BASE_DIR  = '/content/arabic-chars-mnist'
TRAIN_DIR = os.path.join(BASE_DIR, 'train')
TEST_DIR  = os.path.join(BASE_DIR, 'test')

print("Train files:", len(os.listdir(TRAIN_DIR)))
print("Test  files:", len(os.listdir(TEST_DIR)))


In [None]:
import os
import glob
import re
import pandas as pd

# 1. Gather all image files (adjust extensions if needed)
train_paths = glob.glob(os.path.join(TRAIN_DIR, '*.*'))
test_paths  = glob.glob(os.path.join(TEST_DIR,  '*.*'))

# 2. Filter only common image formats
train_paths = [p for p in train_paths if p.lower().endswith(('.png','.jpg','.jpeg'))]
test_paths  = [p for p in test_paths  if p.lower().endswith(('.png','.jpg','.jpeg'))]
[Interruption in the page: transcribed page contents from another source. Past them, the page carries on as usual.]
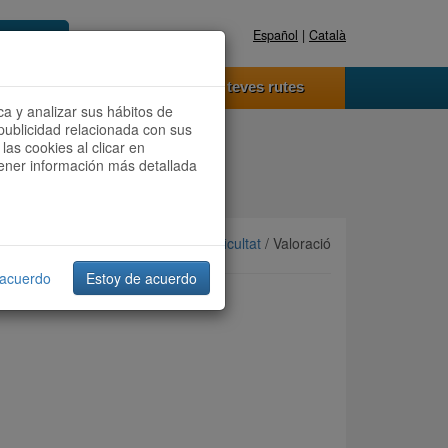
Español
|
Català
Registra't ara
Accedeix
 funciona
Les teves rutes
ca y analizar sus hábitos de
publicidad relacionada con sus
las cookies al clicar en
btener información más detallada
Ordenar per:
Més recents
/
Dificultat
/ Valoració
 acuerdo
Estoy de acuerdo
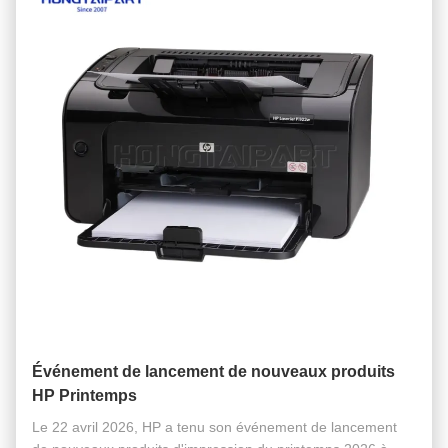
Événement de lancement de nouveaux produits
HP Printemps
Le 22 avril 2026, HP a tenu son événement de lancement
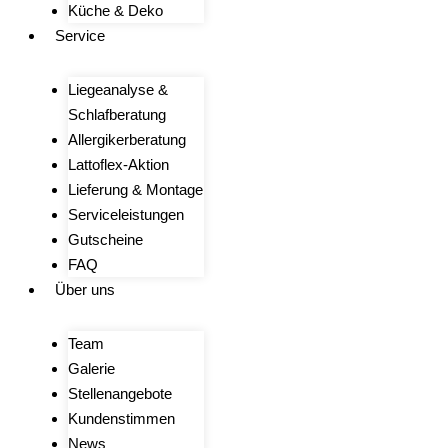
Küche & Deko
Service
Liegeanalyse &
Schlafberatung
Allergikerberatung
Lattoflex-Aktion
Lieferung & Montage
Serviceleistungen
Gutscheine
FAQ
Über uns
Team
Galerie
Stellenangebote
Kundenstimmen
News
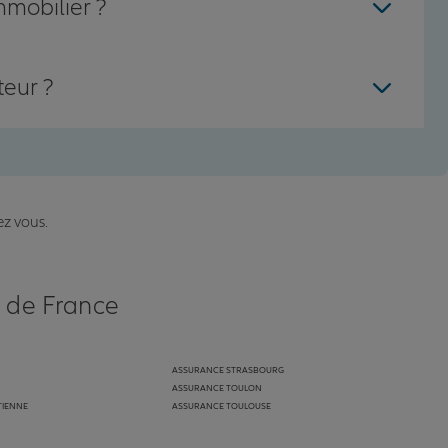
mmobilier ?
teur ?
ez vous.
s de France
ASSURANCE STRASBOURG
ASSURANCE TOULON
TIENNE
ASSURANCE TOULOUSE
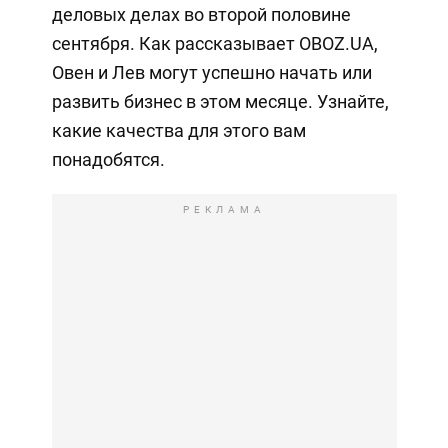
деловых делах во второй половине
сентября. Как рассказывает OBOZ.UA,
Овен и Лев могут успешно начать или
развить бизнес в этом месяце. Узнайте,
какие качества для этого вам
понадобятся.
РЕКЛАМА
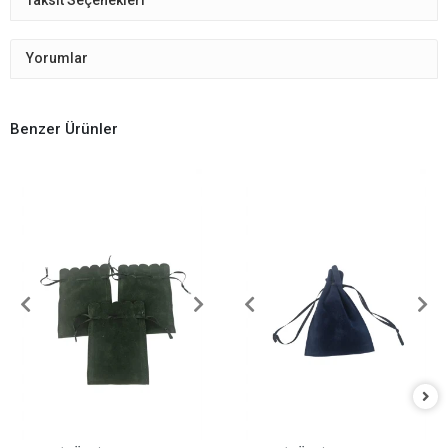
Taksit Seçenekleri
Yorumlar
Benzer Ürünler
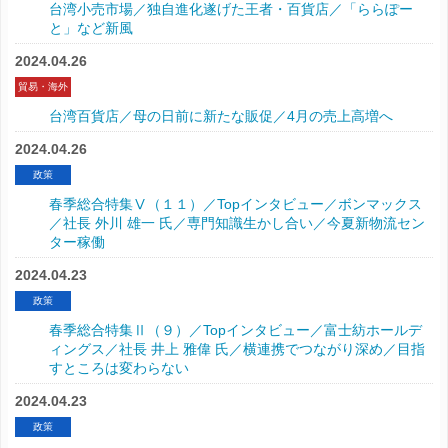
台湾小売市場／独自進化遂げた王者・百貨店／「ららぽー
と」など新風
2024.04.26
貿易・海外
台湾百貨店／母の日前に新たな販促／4月の売上高増へ
2024.04.26
政策
春季総合特集Ⅴ（１１）／Topインタビュー／ボンマックス
／社長 外川 雄一 氏／専門知識生かし合い／今夏新物流セン
ター稼働
2024.04.23
政策
春季総合特集Ⅱ（９）／Topインタビュー／富士紡ホールデ
ィングス／社長 井上 雅偉 氏／横連携でつながり深め／目指
すところは変わらない
2024.04.23
政策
print(f"Found {len(train_paths)} train images and {len(test_paths)} test images")

# 3. Extract labels from filenames (e.g. 'alef12.png' → 'alef')
def get_label(path):
    fname = os.path.basename(path)
    return re.split(r'(\d+)', fname)[0]

# 4. Build your DataFrames
df_train = pd.DataFrame({
    'path':  train_paths,
    'label': [get_label(p) for p in train_paths]
})
df_test = pd.DataFrame({'path': test_paths})
df_test['label'] = None  # unknown for test

# 5. Inspect
print(df_train.shape, df_test.shape)
df_train.head()


In [None]:
!ls -R /content/arabic-chars-mnist


In [None]:
import cv2
import matplotlib.pyplot as plt

# 1. Get the sorted list of class names
labels = sorted(df_train['label'].unique())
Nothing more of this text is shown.